# [Input for this task]
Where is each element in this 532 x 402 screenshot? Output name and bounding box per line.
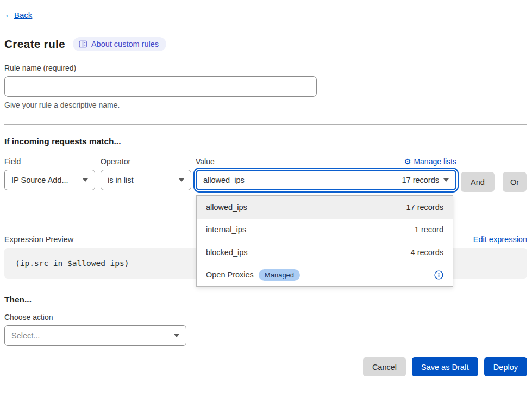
deploy-button[interactable]: Deploy <box>484 357 527 376</box>
rule-name-helper: Give your rule a descriptive name. <box>4 101 527 109</box>
value-label: Value <box>196 157 215 166</box>
create-rule-page: ←Back Create rule About custom rules Rul… <box>0 0 532 376</box>
then-section-heading: Then... <box>4 295 527 305</box>
rule-name-label: Rule name (required) <box>4 64 527 72</box>
action-select-placeholder: Select... <box>11 331 40 340</box>
list-meta: 1 record <box>415 225 443 234</box>
about-link-label: About custom rules <box>91 40 159 48</box>
list-name: Open Proxies <box>206 270 254 279</box>
match-row: Field IP Source Add... Operator is in li… <box>4 157 527 192</box>
value-select-meta: 17 records <box>402 176 439 184</box>
value-select[interactable]: allowed_ips 17 records <box>196 170 456 190</box>
field-label: Field <box>4 157 95 166</box>
dropdown-item-internal-ips[interactable]: internal_ips 1 record <box>197 219 453 242</box>
gear-icon: ⚙ <box>404 157 411 166</box>
dropdown-item-blocked-ips[interactable]: blocked_ips 4 records <box>197 241 453 264</box>
dropdown-item-open-proxies[interactable]: Open Proxies Managed <box>197 264 453 287</box>
list-name: blocked_ips <box>206 248 248 257</box>
list-name: allowed_ips <box>206 203 247 212</box>
field-select[interactable]: IP Source Add... <box>4 170 95 190</box>
manage-lists-label: Manage lists <box>414 157 456 166</box>
back-arrow-icon: ← <box>4 10 13 20</box>
cancel-button[interactable]: Cancel <box>363 357 406 376</box>
value-header: Value ⚙ Manage lists <box>196 157 456 166</box>
chevron-down-icon <box>179 178 184 182</box>
choose-action-label: Choose action <box>4 313 527 321</box>
field-select-value: IP Source Add... <box>11 176 68 184</box>
about-custom-rules-link[interactable]: About custom rules <box>73 37 166 51</box>
operator-column: Operator is in list <box>101 157 191 190</box>
expression-code: (ip.src in $allowed_ips) <box>15 259 129 268</box>
dropdown-item-allowed-ips[interactable]: allowed_ips 17 records <box>197 196 453 219</box>
back-link[interactable]: ←Back <box>4 10 32 20</box>
list-meta: 4 records <box>411 248 443 257</box>
field-column: Field IP Source Add... <box>4 157 95 190</box>
edit-expression-link[interactable]: Edit expression <box>473 235 527 244</box>
operator-select-value: is in list <box>108 176 134 184</box>
footer-buttons: Cancel Save as Draft Deploy <box>4 357 527 376</box>
match-section-heading: If incoming requests match... <box>4 137 527 146</box>
title-row: Create rule About custom rules <box>4 37 527 51</box>
list-name: internal_ips <box>206 225 246 234</box>
page-title: Create rule <box>4 38 65 51</box>
value-select-name: allowed_ips <box>203 176 245 184</box>
value-column: Value ⚙ Manage lists allowed_ips 17 reco… <box>196 157 456 190</box>
value-dropdown: allowed_ips 17 records internal_ips 1 re… <box>196 195 453 287</box>
info-icon[interactable] <box>434 270 443 280</box>
and-button[interactable]: And <box>461 172 495 192</box>
book-icon <box>79 40 87 48</box>
connector-buttons: And Or <box>461 172 527 192</box>
action-select[interactable]: Select... <box>4 325 186 346</box>
manage-lists-link[interactable]: ⚙ Manage lists <box>404 157 456 166</box>
managed-badge: Managed <box>259 269 300 281</box>
chevron-down-icon <box>443 178 449 182</box>
section-divider <box>4 124 527 125</box>
rule-name-group: Rule name (required) Give your rule a de… <box>4 64 527 109</box>
operator-label: Operator <box>101 157 191 166</box>
operator-select[interactable]: is in list <box>101 170 191 190</box>
chevron-down-icon <box>174 334 179 337</box>
save-as-draft-button[interactable]: Save as Draft <box>412 357 478 376</box>
chevron-down-icon <box>83 178 88 182</box>
value-select-wrap: allowed_ips 17 records allowed_ips 17 re… <box>196 170 456 190</box>
or-button[interactable]: Or <box>503 172 527 192</box>
list-meta: 17 records <box>406 203 443 212</box>
action-group: Choose action Select... <box>4 313 527 346</box>
rule-name-input[interactable] <box>4 76 317 97</box>
back-label: Back <box>14 10 32 20</box>
expression-preview-label: Expression Preview <box>4 235 73 244</box>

# [Exercise goal]
Write the records above out again word for word, skipping each picture.

# [Result for this exercise]
Where is each element in this 532 x 402 screenshot? Output name and bounding box per line.
deploy-button[interactable]: Deploy <box>484 357 527 376</box>
rule-name-helper: Give your rule a descriptive name. <box>4 101 527 109</box>
value-label: Value <box>196 157 215 166</box>
create-rule-page: ←Back Create rule About custom rules Rul… <box>0 0 532 376</box>
then-section-heading: Then... <box>4 295 527 305</box>
rule-name-label: Rule name (required) <box>4 64 527 72</box>
action-select-placeholder: Select... <box>11 331 40 340</box>
list-meta: 1 record <box>415 225 443 234</box>
about-link-label: About custom rules <box>91 40 159 48</box>
list-name: Open Proxies <box>206 270 254 279</box>
match-row: Field IP Source Add... Operator is in li… <box>4 157 527 192</box>
value-select-meta: 17 records <box>402 176 439 184</box>
value-select[interactable]: allowed_ips 17 records <box>196 170 456 190</box>
field-label: Field <box>4 157 95 166</box>
dropdown-item-internal-ips[interactable]: internal_ips 1 record <box>197 219 453 242</box>
gear-icon: ⚙ <box>404 157 411 166</box>
dropdown-item-blocked-ips[interactable]: blocked_ips 4 records <box>197 241 453 264</box>
dropdown-item-open-proxies[interactable]: Open Proxies Managed <box>197 264 453 287</box>
list-name: blocked_ips <box>206 248 248 257</box>
list-name: allowed_ips <box>206 203 247 212</box>
field-select[interactable]: IP Source Add... <box>4 170 95 190</box>
manage-lists-label: Manage lists <box>414 157 456 166</box>
back-arrow-icon: ← <box>4 10 13 20</box>
cancel-button[interactable]: Cancel <box>363 357 406 376</box>
value-header: Value ⚙ Manage lists <box>196 157 456 166</box>
chevron-down-icon <box>179 178 184 182</box>
choose-action-label: Choose action <box>4 313 527 321</box>
field-select-value: IP Source Add... <box>11 176 68 184</box>
about-custom-rules-link[interactable]: About custom rules <box>73 37 166 51</box>
operator-column: Operator is in list <box>101 157 191 190</box>
expression-code: (ip.src in $allowed_ips) <box>15 259 129 268</box>
dropdown-item-allowed-ips[interactable]: allowed_ips 17 records <box>197 196 453 219</box>
back-link[interactable]: ←Back <box>4 10 32 20</box>
list-meta: 4 records <box>411 248 443 257</box>
field-column: Field IP Source Add... <box>4 157 95 190</box>
edit-expression-link[interactable]: Edit expression <box>473 235 527 244</box>
operator-select-value: is in list <box>108 176 134 184</box>
footer-buttons: Cancel Save as Draft Deploy <box>4 357 527 376</box>
match-section-heading: If incoming requests match... <box>4 137 527 146</box>
title-row: Create rule About custom rules <box>4 37 527 51</box>
list-name: internal_ips <box>206 225 246 234</box>
page-title: Create rule <box>4 38 65 51</box>
value-select-name: allowed_ips <box>203 176 245 184</box>
value-column: Value ⚙ Manage lists allowed_ips 17 reco… <box>196 157 456 190</box>
value-dropdown: allowed_ips 17 records internal_ips 1 re… <box>196 195 453 287</box>
info-icon[interactable] <box>434 270 443 280</box>
and-button[interactable]: And <box>461 172 495 192</box>
book-icon <box>79 40 87 48</box>
connector-buttons: And Or <box>461 172 527 192</box>
action-select[interactable]: Select... <box>4 325 186 346</box>
manage-lists-link[interactable]: ⚙ Manage lists <box>404 157 456 166</box>
managed-badge: Managed <box>259 269 300 281</box>
chevron-down-icon <box>443 178 449 182</box>
section-divider <box>4 124 527 125</box>
rule-name-group: Rule name (required) Give your rule a de… <box>4 64 527 109</box>
operator-label: Operator <box>101 157 191 166</box>
operator-select[interactable]: is in list <box>101 170 191 190</box>
chevron-down-icon <box>174 334 179 337</box>
save-as-draft-button[interactable]: Save as Draft <box>412 357 478 376</box>
chevron-down-icon <box>83 178 88 182</box>
value-select-wrap: allowed_ips 17 records allowed_ips 17 re… <box>196 170 456 190</box>
or-button[interactable]: Or <box>503 172 527 192</box>
list-meta: 17 records <box>406 203 443 212</box>
action-group: Choose action Select... <box>4 313 527 346</box>
rule-name-input[interactable] <box>4 76 317 97</box>
back-label: Back <box>14 10 32 20</box>
expression-preview-label: Expression Preview <box>4 235 73 244</box>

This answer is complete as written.